## The problem:
Report every line of the entries that contains the word "your".

Saved entries
====
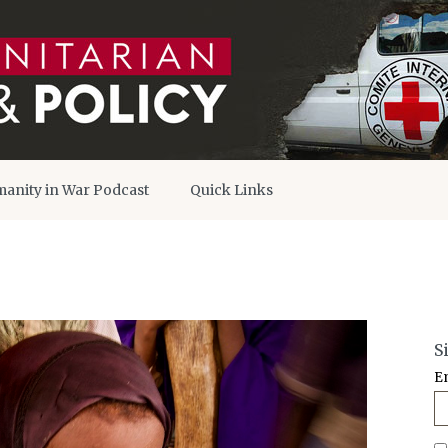
anity in War Podcast
Quick Links
S
E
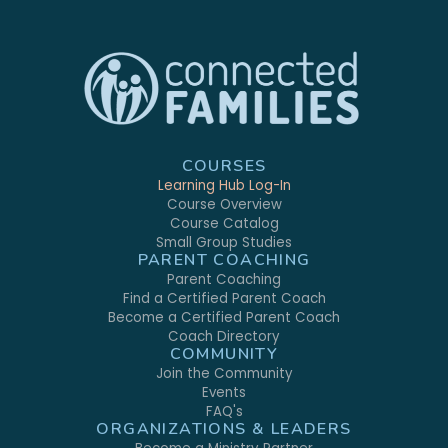
COURSES
Learning Hub Log-In
Course Overview
Course Catalog
Small Group Studies
PARENT COACHING
Parent Coaching
Find a Certified Parent Coach
Become a Certified Parent Coach
Coach Directory
COMMUNITY
Join the Community
Events
FAQ's
ORGANIZATIONS & LEADERS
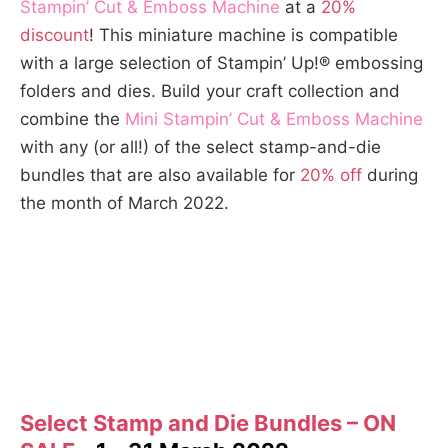
Stampin’ Cut & Emboss Machine
at a
20%
discount
! This miniature machine is compatible
with a large selection of Stampin’ Up!® embossing
folders and dies. Build your craft collection and
combine the
Mini Stampin’ Cut & Emboss Machine
with any (or all!) of the select stamp-and-die
bundles that are also available for
20% off
during
the month of March 2022.
Select Stamp and Die Bundles – ON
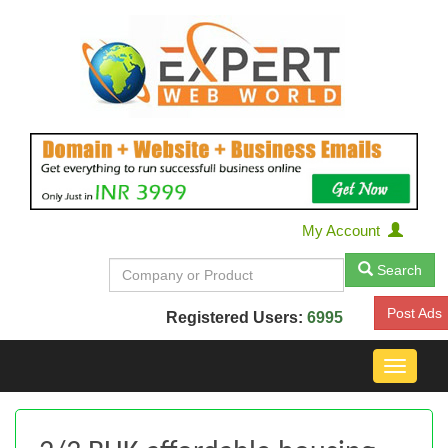
My Account
Search
Post Ads
Registered Users:
6995
Toggle
navigat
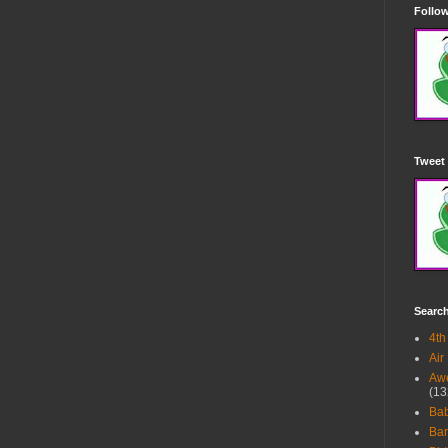
Follow
Tweet 
Searc
4th
Air
Awe
(13
Ba
Bar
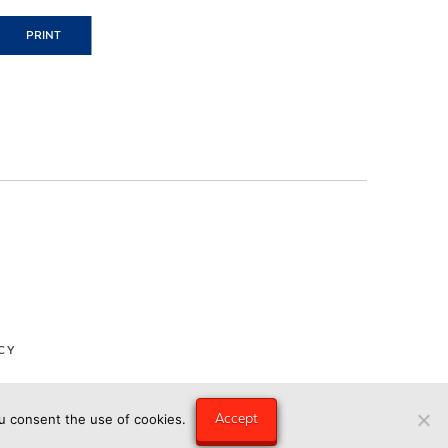
PRINT
CY
Accept
ou consent the use of cookies.
ngry Eye Media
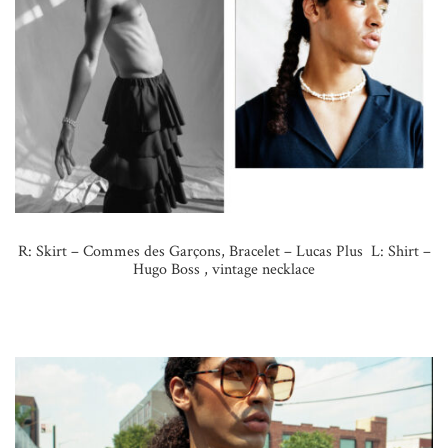
R: Skirt – Commes des Garçons, Bracelet – Lucas Plus L: Shirt –
Hugo Boss , vintage necklace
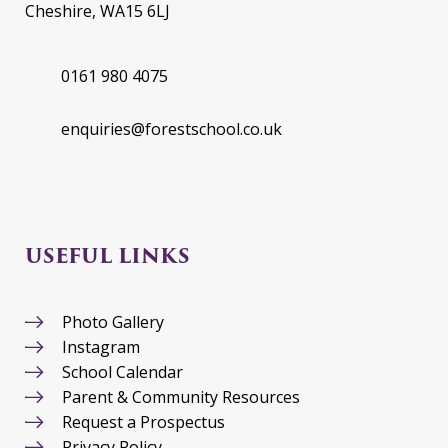
Cheshire, WA15 6LJ
0161 980 4075
enquiries@forestschool.co.uk
USEFUL LINKS
Photo Gallery
Instagram
School Calendar
Parent & Community Resources
Request a Prospectus
Privacy Policy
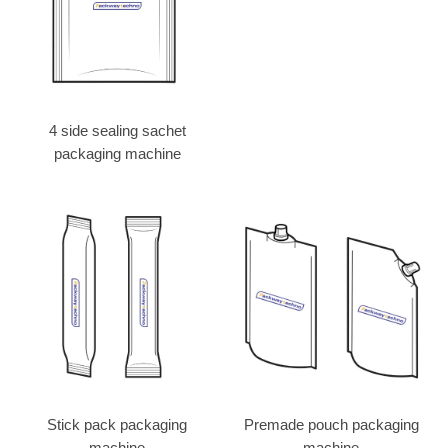
4 side sealing sachet
packaging machine
Stick pack packaging
Premade pouch packaging
machine
machine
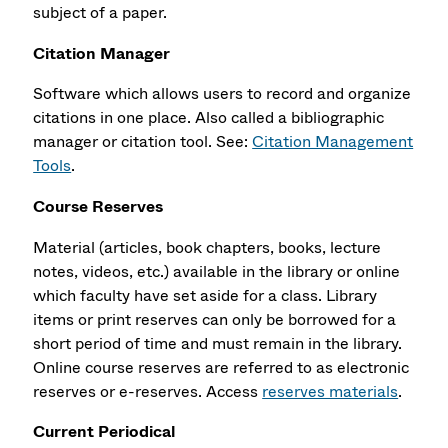
subject of a paper.
Citation Manager
Software which allows users to record and organize
citations in one place. Also called a
bibliographic
manager or citation
tool. See:
Citation Management
Tools
.
Course Reserves
Material (articles, book chapters, books, lecture
notes, videos, etc.) available in the library or online
which faculty have set aside for a class. Library
items or print reserves can only be borrowed for a
short period of time and must remain in the library.
Online course reserves are referred to as electronic
reserves or e-reserves. Access
reserves materials
.
Current Periodical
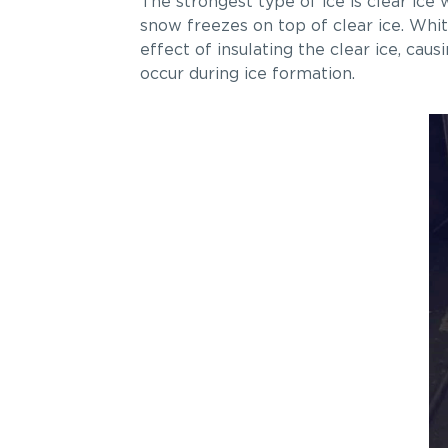
The strongest type of ice is clear ic
snow freezes on top of clear ice. Whit
effect of insulating the clear ice, ca
occur during ice formation.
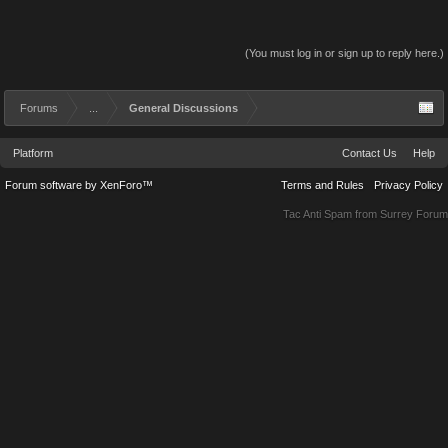
(You must log in or sign up to reply here.)
Forums
...
General Discussions
Platform
Contact Us
Help
Forum software by XenForo™
Terms and Rules
Privacy Policy
Tac Anti Spam from
Surrey Forum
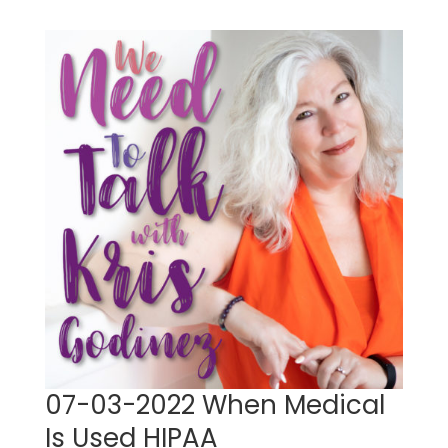
07-03-2022 When Medical
Is Used HIPAA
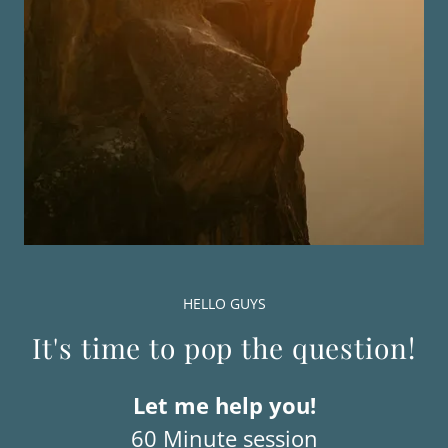
HELLO GUYS
It's time to pop the question!
Let me help you!
60 Minute session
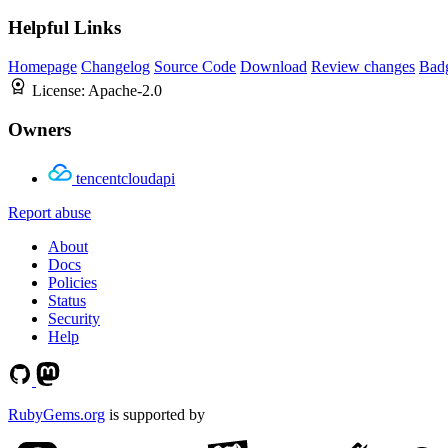
Helpful Links
Homepage
Changelog
Source Code
Download
Review changes
Bad
License:
Apache-2.0
Owners
tencentcloudapi
Report abuse
About
Docs
Policies
Status
Security
Help
RubyGems.org
is supported by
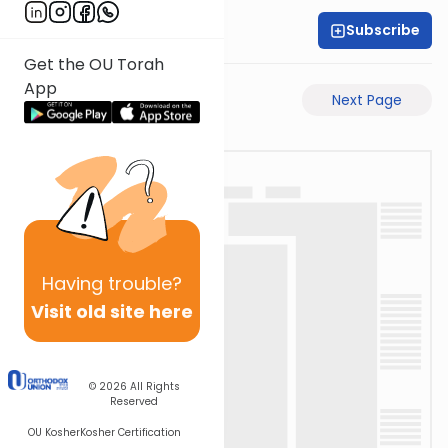
Subscribe
Rabbi Akiva Medlov
Get the OU Torah
App
Previous Page
Next Page
Having
trouble?
Visit old site here
© 2026
All Rights
Reserved
OU Kosher
Kosher Certification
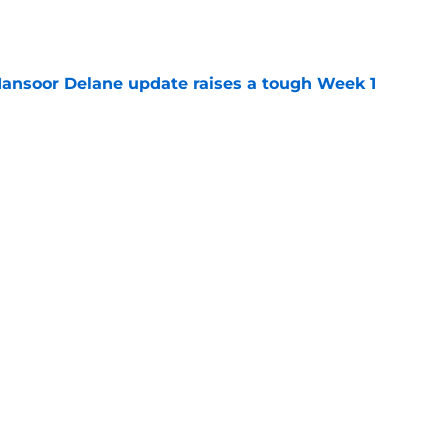
e
ansoor Delane update raises a tough Week 1
e
ree agent market finally makes sense for Chiefs
e
Next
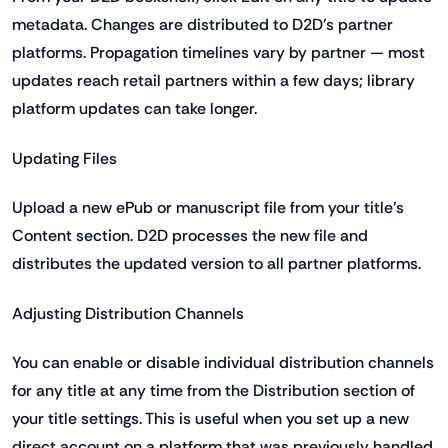
metadata. Changes are distributed to D2D's partner
platforms. Propagation timelines vary by partner — most
updates reach retail partners within a few days; library
platform updates can take longer.
Updating Files
Upload a new ePub or manuscript file from your title's
Content section. D2D processes the new file and
distributes the updated version to all partner platforms.
Adjusting Distribution Channels
You can enable or disable individual distribution channels
for any title at any time from the Distribution section of
your title settings. This is useful when you set up a new
direct account on a platform that was previously handled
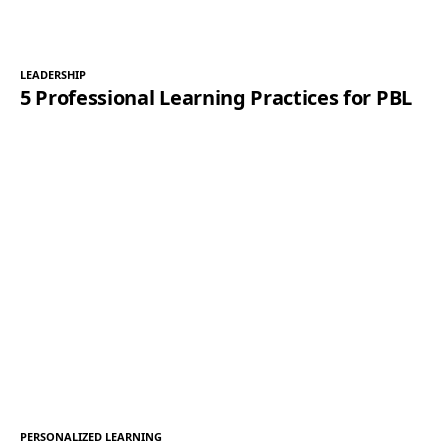
LEADERSHIP
5 Professional Learning Practices for PBL
PERSONALIZED LEARNING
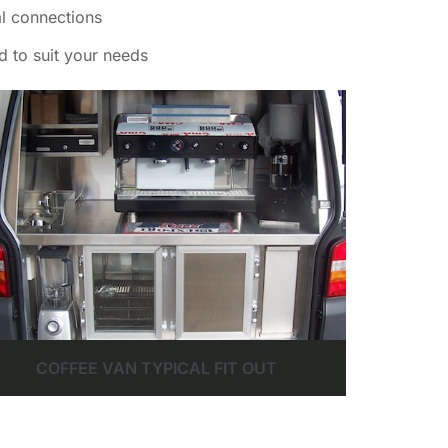
al connections
d to suit your needs
COFFEE VAN TYPICAL FIT OUT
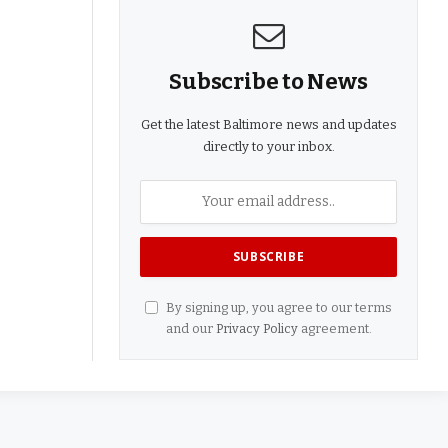
Subscribe to News
Get the latest Baltimore news and updates
directly to your inbox.
By signing up, you agree to our terms
and our
Privacy Policy
agreement.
====
## Output:
folders and dies. Build your craft collection and
Upload a new ePub or manuscript file from your title's
your title settings. This is useful when you set up a new
d to suit your needs
directly to your inbox.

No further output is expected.